Directions for this task =
Would you copy the material below word for word, beginning with its first line and ending with the line that contains "For more information about the"?

Supplied material =
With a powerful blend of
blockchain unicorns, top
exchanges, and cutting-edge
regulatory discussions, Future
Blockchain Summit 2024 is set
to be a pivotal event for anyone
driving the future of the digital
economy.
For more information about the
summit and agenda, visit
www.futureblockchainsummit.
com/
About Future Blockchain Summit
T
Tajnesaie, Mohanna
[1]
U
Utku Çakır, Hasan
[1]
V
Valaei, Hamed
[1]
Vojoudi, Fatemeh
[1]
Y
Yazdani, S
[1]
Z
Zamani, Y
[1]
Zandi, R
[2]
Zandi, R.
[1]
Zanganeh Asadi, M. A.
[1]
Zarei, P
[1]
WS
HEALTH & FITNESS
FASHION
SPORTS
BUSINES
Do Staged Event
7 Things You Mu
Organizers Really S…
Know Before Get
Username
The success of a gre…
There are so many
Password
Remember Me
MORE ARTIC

Written response =
With a powerful blend of
blockchain unicorns, top
exchanges, and cutting-edge
regulatory discussions, Future
Blockchain Summit 2024 is set
to be a pivotal event for anyone
driving the future of the digital
economy.
For more information about the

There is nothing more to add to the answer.